De adellijke vrouw is in een lederen armstoel gezeten en wordt gezien tot aan de knieën. Haar rechterhand rust op de leuning van den stoel, over welke zij naar beneden hangt. De linkerhand ligt op den gordel. Zij draagt een zwart zijden kleed niet bruingele strikjes aan de ellebogen en op de borst; rond den gordel loopt een lint van dezelfde kleur, rond den hals een snoer van groote witte paarlen en een dun koordeken, waaraan een kruis is vastgemaakt, dat op de borst hangt; in de ooren prijken groote peervormige parelen. Een wijd uitstaande kanten kraag omgeeft haren hals, op de borst hangt een gouden ketting en een kostelijk medailjon. Het zeer donker bruin haar overdekt heel het hoofd met een zwaar krullenkapsel. Het gelaat wordt haast geheel langs voren gezien, de oogen met zachten, eenigszins droomerigen blik naar rechts gericht. Aan de linkerzijde hangt een rijk bewerkte geelbruine draperij neder. Op de voorzijde van den zetelarm, rechts, leest men het jaartal 1630.

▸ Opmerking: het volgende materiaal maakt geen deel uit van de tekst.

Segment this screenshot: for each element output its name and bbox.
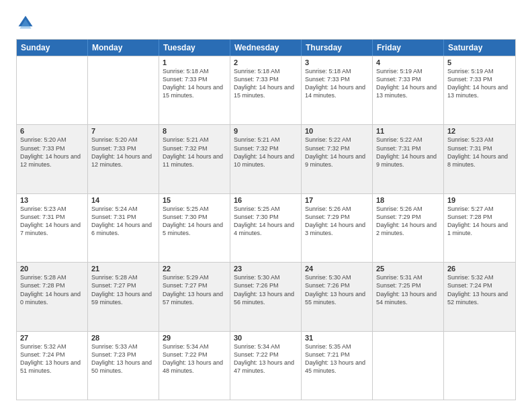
header <box>16 13 516 32</box>
calendar-cell <box>444 332 515 400</box>
calendar-cell: 9Sunrise: 5:21 AM Sunset: 7:32 PM Daylig… <box>230 125 302 193</box>
cell-detail-text: Sunrise: 5:24 AM Sunset: 7:31 PM Dayligh… <box>91 205 155 238</box>
calendar-cell: 19Sunrise: 5:27 AM Sunset: 7:28 PM Dayli… <box>444 194 515 262</box>
day-number: 14 <box>91 196 155 204</box>
cell-detail-text: Sunrise: 5:20 AM Sunset: 7:33 PM Dayligh… <box>91 136 155 169</box>
calendar-cell: 28Sunrise: 5:33 AM Sunset: 7:23 PM Dayli… <box>88 332 159 400</box>
cell-detail-text: Sunrise: 5:19 AM Sunset: 7:33 PM Dayligh… <box>376 67 440 100</box>
calendar-cell: 15Sunrise: 5:25 AM Sunset: 7:30 PM Dayli… <box>159 194 230 262</box>
calendar-cell: 24Sunrise: 5:30 AM Sunset: 7:26 PM Dayli… <box>302 263 373 330</box>
cell-detail-text: Sunrise: 5:23 AM Sunset: 7:31 PM Dayligh… <box>20 205 84 238</box>
cell-detail-text: Sunrise: 5:21 AM Sunset: 7:32 PM Dayligh… <box>234 136 298 169</box>
calendar-cell: 11Sunrise: 5:22 AM Sunset: 7:31 PM Dayli… <box>373 125 444 193</box>
calendar-row: 13Sunrise: 5:23 AM Sunset: 7:31 PM Dayli… <box>17 193 515 262</box>
page: SundayMondayTuesdayWednesdayThursdayFrid… <box>0 0 532 411</box>
calendar-cell: 7Sunrise: 5:20 AM Sunset: 7:33 PM Daylig… <box>88 125 159 193</box>
calendar-cell: 17Sunrise: 5:26 AM Sunset: 7:29 PM Dayli… <box>302 194 373 262</box>
cell-detail-text: Sunrise: 5:33 AM Sunset: 7:23 PM Dayligh… <box>91 342 155 375</box>
calendar-cell: 2Sunrise: 5:18 AM Sunset: 7:33 PM Daylig… <box>230 56 302 124</box>
cell-detail-text: Sunrise: 5:27 AM Sunset: 7:28 PM Dayligh… <box>447 205 512 238</box>
cell-detail-text: Sunrise: 5:18 AM Sunset: 7:33 PM Dayligh… <box>234 67 298 100</box>
calendar-row: 27Sunrise: 5:32 AM Sunset: 7:24 PM Dayli… <box>17 331 515 400</box>
cell-detail-text: Sunrise: 5:31 AM Sunset: 7:25 PM Dayligh… <box>376 273 440 306</box>
day-number: 16 <box>234 196 298 204</box>
cell-detail-text: Sunrise: 5:32 AM Sunset: 7:24 PM Dayligh… <box>447 273 512 306</box>
calendar-header-row: SundayMondayTuesdayWednesdayThursdayFrid… <box>17 40 515 56</box>
calendar-cell: 20Sunrise: 5:28 AM Sunset: 7:28 PM Dayli… <box>17 263 88 330</box>
calendar-cell: 31Sunrise: 5:35 AM Sunset: 7:21 PM Dayli… <box>302 332 373 400</box>
day-number: 3 <box>305 58 369 66</box>
cell-detail-text: Sunrise: 5:22 AM Sunset: 7:32 PM Dayligh… <box>305 136 369 169</box>
day-number: 17 <box>305 196 369 204</box>
cell-detail-text: Sunrise: 5:23 AM Sunset: 7:31 PM Dayligh… <box>447 136 512 169</box>
calendar-cell: 6Sunrise: 5:20 AM Sunset: 7:33 PM Daylig… <box>17 125 88 193</box>
calendar-header-cell: Friday <box>373 40 444 56</box>
day-number: 15 <box>163 196 226 204</box>
calendar-cell: 14Sunrise: 5:24 AM Sunset: 7:31 PM Dayli… <box>88 194 159 262</box>
calendar-cell: 27Sunrise: 5:32 AM Sunset: 7:24 PM Dayli… <box>17 332 88 400</box>
day-number: 27 <box>20 334 84 342</box>
calendar-row: 1Sunrise: 5:18 AM Sunset: 7:33 PM Daylig… <box>17 56 515 124</box>
day-number: 13 <box>20 196 84 204</box>
calendar-cell <box>88 56 159 124</box>
calendar-cell: 29Sunrise: 5:34 AM Sunset: 7:22 PM Dayli… <box>159 332 230 400</box>
calendar-header-cell: Sunday <box>17 40 88 56</box>
cell-detail-text: Sunrise: 5:25 AM Sunset: 7:30 PM Dayligh… <box>163 205 226 238</box>
cell-detail-text: Sunrise: 5:19 AM Sunset: 7:33 PM Dayligh… <box>447 67 512 100</box>
day-number: 23 <box>234 265 298 273</box>
day-number: 6 <box>20 127 84 135</box>
calendar: SundayMondayTuesdayWednesdayThursdayFrid… <box>16 39 516 400</box>
calendar-cell: 4Sunrise: 5:19 AM Sunset: 7:33 PM Daylig… <box>373 56 444 124</box>
calendar-cell: 26Sunrise: 5:32 AM Sunset: 7:24 PM Dayli… <box>444 263 515 330</box>
day-number: 10 <box>305 127 369 135</box>
calendar-cell: 21Sunrise: 5:28 AM Sunset: 7:27 PM Dayli… <box>88 263 159 330</box>
calendar-header-cell: Thursday <box>302 40 373 56</box>
calendar-cell: 8Sunrise: 5:21 AM Sunset: 7:32 PM Daylig… <box>159 125 230 193</box>
day-number: 24 <box>305 265 369 273</box>
calendar-cell: 16Sunrise: 5:25 AM Sunset: 7:30 PM Dayli… <box>230 194 302 262</box>
cell-detail-text: Sunrise: 5:30 AM Sunset: 7:26 PM Dayligh… <box>305 273 369 306</box>
day-number: 11 <box>376 127 440 135</box>
cell-detail-text: Sunrise: 5:34 AM Sunset: 7:22 PM Dayligh… <box>163 342 226 375</box>
day-number: 2 <box>234 58 298 66</box>
day-number: 22 <box>163 265 226 273</box>
day-number: 28 <box>91 334 155 342</box>
calendar-cell <box>17 56 88 124</box>
cell-detail-text: Sunrise: 5:25 AM Sunset: 7:30 PM Dayligh… <box>234 205 298 238</box>
calendar-header-cell: Wednesday <box>230 40 302 56</box>
day-number: 5 <box>447 58 512 66</box>
cell-detail-text: Sunrise: 5:28 AM Sunset: 7:27 PM Dayligh… <box>91 273 155 306</box>
day-number: 18 <box>376 196 440 204</box>
calendar-body: 1Sunrise: 5:18 AM Sunset: 7:33 PM Daylig… <box>17 56 515 400</box>
logo-icon <box>16 13 35 32</box>
calendar-header-cell: Monday <box>88 40 159 56</box>
day-number: 30 <box>234 334 298 342</box>
calendar-cell: 25Sunrise: 5:31 AM Sunset: 7:25 PM Dayli… <box>373 263 444 330</box>
cell-detail-text: Sunrise: 5:20 AM Sunset: 7:33 PM Dayligh… <box>20 136 84 169</box>
cell-detail-text: Sunrise: 5:22 AM Sunset: 7:31 PM Dayligh… <box>376 136 440 169</box>
cell-detail-text: Sunrise: 5:35 AM Sunset: 7:21 PM Dayligh… <box>305 342 369 375</box>
day-number: 1 <box>163 58 226 66</box>
cell-detail-text: Sunrise: 5:30 AM Sunset: 7:26 PM Dayligh… <box>234 273 298 306</box>
calendar-cell: 22Sunrise: 5:29 AM Sunset: 7:27 PM Dayli… <box>159 263 230 330</box>
cell-detail-text: Sunrise: 5:18 AM Sunset: 7:33 PM Dayligh… <box>305 67 369 100</box>
cell-detail-text: Sunrise: 5:29 AM Sunset: 7:27 PM Dayligh… <box>163 273 226 306</box>
calendar-cell <box>373 332 444 400</box>
day-number: 8 <box>163 127 226 135</box>
day-number: 29 <box>163 334 226 342</box>
calendar-cell: 10Sunrise: 5:22 AM Sunset: 7:32 PM Dayli… <box>302 125 373 193</box>
cell-detail-text: Sunrise: 5:34 AM Sunset: 7:22 PM Dayligh… <box>234 342 298 375</box>
day-number: 20 <box>20 265 84 273</box>
day-number: 19 <box>447 196 512 204</box>
cell-detail-text: Sunrise: 5:26 AM Sunset: 7:29 PM Dayligh… <box>305 205 369 238</box>
day-number: 9 <box>234 127 298 135</box>
calendar-cell: 23Sunrise: 5:30 AM Sunset: 7:26 PM Dayli… <box>230 263 302 330</box>
logo <box>16 13 38 32</box>
calendar-cell: 13Sunrise: 5:23 AM Sunset: 7:31 PM Dayli… <box>17 194 88 262</box>
day-number: 4 <box>376 58 440 66</box>
day-number: 7 <box>91 127 155 135</box>
cell-detail-text: Sunrise: 5:28 AM Sunset: 7:28 PM Dayligh… <box>20 273 84 306</box>
calendar-cell: 3Sunrise: 5:18 AM Sunset: 7:33 PM Daylig… <box>302 56 373 124</box>
day-number: 21 <box>91 265 155 273</box>
day-number: 12 <box>447 127 512 135</box>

Het is een meesterlijk staatsieportret met warme helderblanke tonen op het vleesch, met molliger blanke tinten op het linnen om den hals. Houding en uitdrukking zijn kalm, voornaam. De penseeling is vast, in gladde geëmailleerde verf, met zeer dunne grijze schaduwen in den hals; de handen zeer fijn van vorm, goed uitkomende in hunne volle blankheid en bruin beschaduwd op de tippen der vingers.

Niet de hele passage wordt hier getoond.